The first step here was to make a meringue that would be turned into the tart shells. Look at those glossy, stiff peaks. Sweet. No, really, they’ve been sweetened.
Next was piping the meringue into the shells. I learned from the last time I tried to follow the piping instructions out of this cooking, went for a largeish tip, and was pleased with my results. My shells were pretty, and the weirdness had more to do with my lack of technical finesse than tip fail. Someday, circles won’t be so hard. But first, I think I’ll have to conquer straight lines.
While those baked (and let me tell you, my entire oven was full of meringue) I whipped together lemon curd for the filling. This is yet anther handy pastry filler thing which have more or less been fairly successful from this book. This recipe called for the juice from and zest of eight lemons. That’s a lot of squeezing and zesting. I’m lazy. I zested maybe three of the lemons and decided that would have to do.
Lots of things get thrown into a pot and stirred until we get thickening and boiling and other cooking magic. There’s a point where Sylvie looks over and says, “You threw everything in at once? That’s not how it’s done.” Then she looked it up online. Apparently there are multiple schools of lemon curd, which disagreements about technique. They center mostly on the correct time to add the butter, and whether one should invoke the elder gods before, or after commencing to stir against the grain of unnatural angles. The all-at-once technique is simpler and faster. The other one increases the odds of having your mind destroyed by ancient creatures from space.

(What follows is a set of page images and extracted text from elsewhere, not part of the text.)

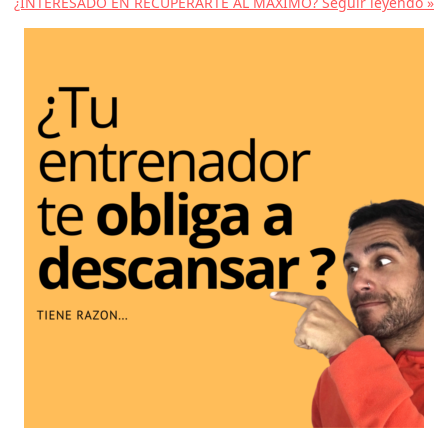
¿INTERESADO EN RECUPERARTE AL MAXIMO?
Seguir leyendo »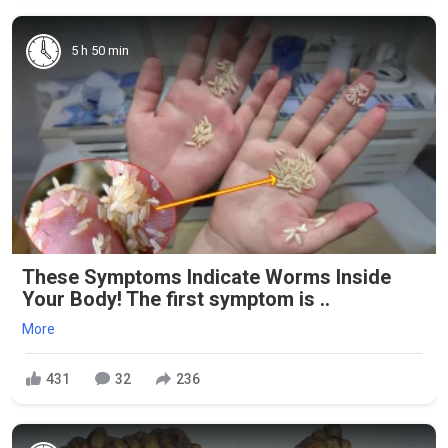
5 h 50 min
These Symptoms Indicate Worms Inside
Your Body! The first symptom is ..
More
431
32
236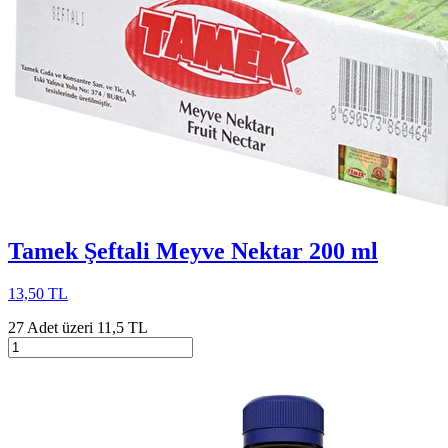
Tamek Şeftali Meyve Nektar 200 ml
13,50 TL
27 Adet üzeri 11,5 TL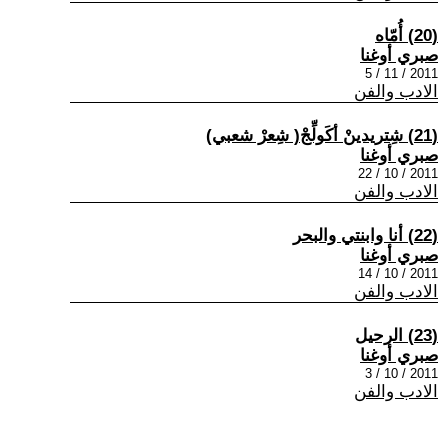
(20) أُمّاه
صبري أوغنا
2011 / 11 / 5
الادب والفن
(21) شِتريدينْ أكَولِّجْ( شِعرْ شعبي)
صبري أوغنا
2011 / 10 / 22
الادب والفن
(22) أنا وابنتي والبحر
صبري أوغنا
2011 / 10 / 14
الادب والفن
(23) الرحيل
صبري أوغنا
2011 / 10 / 3
الادب والفن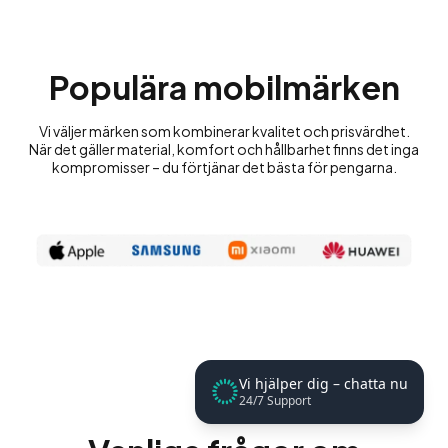
Populära mobilmärken
Vi väljer märken som kombinerar kvalitet och prisvärdhet.
När det gäller material, komfort och hållbarhet finns det inga
kompromisser – du förtjänar det bästa för pengarna.
Vi hjälper dig – chatta nu
24/7 Support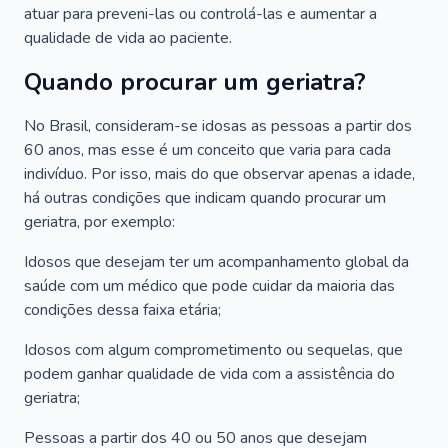
atuar para preveni-las ou controlá-las e aumentar a
qualidade de vida ao paciente.
Quando procurar um geriatra?
No Brasil, consideram-se idosas as pessoas a partir dos
60 anos, mas esse é um conceito que varia para cada
indivíduo. Por isso, mais do que observar apenas a idade,
há outras condições que indicam quando procurar um
geriatra, por exemplo:
Idosos que desejam ter um acompanhamento global da
saúde com um médico que pode cuidar da maioria das
condições dessa faixa etária;
Idosos com algum comprometimento ou sequelas, que
podem ganhar qualidade de vida com a assistência do
geriatra;
Pessoas a partir dos 40 ou 50 anos que desejam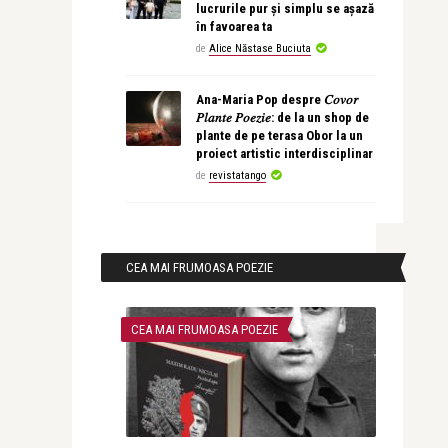
lucrurile pur și simplu se așază
în favoarea ta
de
Alice Năstase Buciuta
Ana-Maria Pop despre 𝐶𝑜𝑣𝑜𝑟
𝑃𝑙𝑎𝑛𝑡𝑒 𝑃𝑜𝑒𝑧𝑖𝑒: de la un shop de
plante de pe terasa Obor la un
proiect artistic interdisciplinar
de
revistatango
CEA MAI FRUMOASA POEZIE
CEA MAI FRUMOASA POEZIE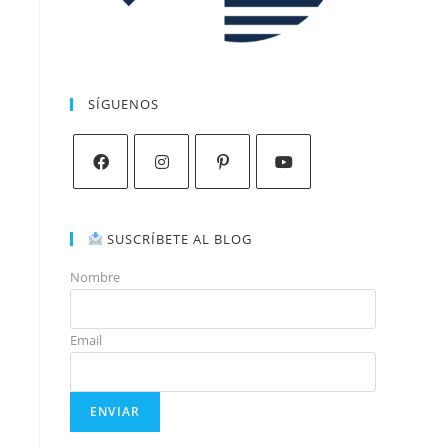
SÍGUENOS
SUSCRÍBETE AL BLOG
Nombre
Email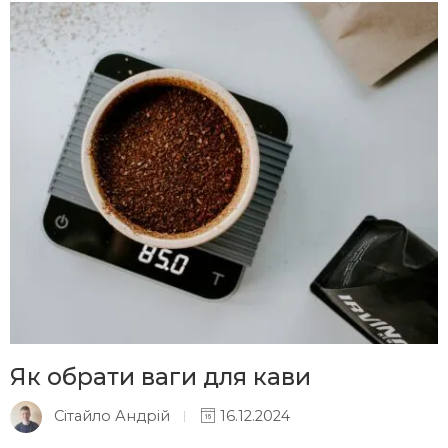
Як обрати ваги для кави
Сітайло Андрій
16.12.2024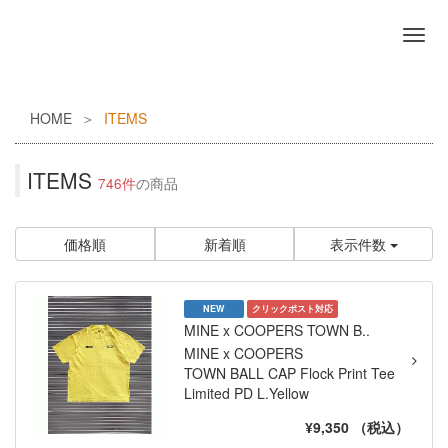
HOME
ITEMS
ITEMS
746件
の商品
価格順
新着順
表示件数
NEW
クリックポスト対応
MINE x COOPERS TOWN B..
MINE x COOPERS
TOWN BALL CAP Flock Print Tee
Limited PD L.Yellow
¥9,350 （税込）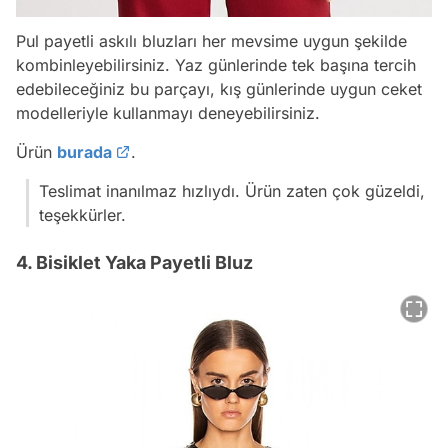
Pul payetli askılı bluzları her mevsime uygun şekilde
kombinleyebilirsiniz. Yaz günlerinde tek başına tercih
edebileceğiniz bu parçayı, kış günlerinde uygun ceket
modelleriyle kullanmayı deneyebilirsiniz.
Ürün
burada
.
Teslimat inanılmaz hızlıydı. Ürün zaten çok güzeldi,
teşekkürler.
4. Bisiklet Yaka Payetli Bluz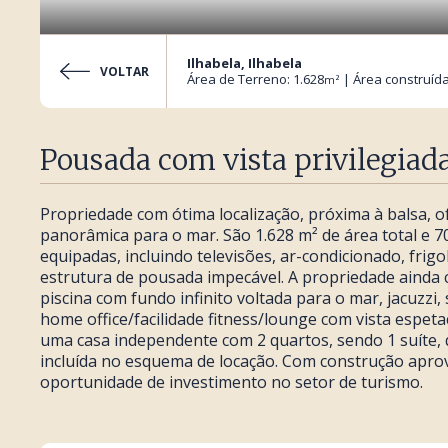
Ilhabela, Ilhabela
VOLTAR
Área de Terreno: 1.628
| Área construída
m²
Pousada com vista privilegiad
Propriedade com ótima localização, próxima à balsa, of
panorâmica para o mar. São 1.628 m² de área total e 7
equipadas, incluindo televisões, ar-condicionado, fri
estrutura de pousada impecável. A propriedade ainda
piscina com fundo infinito voltada para o mar, jacuzzi,
home office/facilidade fitness/lounge com vista espeta
uma casa independente com 2 quartos, sendo 1 suíte, 
incluída no esquema de locação. Com construção aprov
oportunidade de investimento no setor de turismo.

Speaking of mind destruction, this was another recipe requiring use of the sieve. I quailed. I cowered. I persisted.
It turned out fine.
These were mega tasty, and not all that hard to do. The longest step was definitely piping the shells, but they turned out pretty enough to justify the effort. What they weren’t was durable. Prepping these tarts ahead of time for serving an hour later was a disastrously bad idea, because the lemon curd soaked through the meringue and made transfer impossible. Also, meringue doesn’t exactly last super well. Lemon curd I will definitely make again, and it goes fabulously with blackberries. In future, I’d only do meringue shells if I was doing something where assembling them as I was serving would be fine, and I wanted to show off. I’m not sure when those two circumstances would ever show up together. I suspect short dough crusts are where it’s at.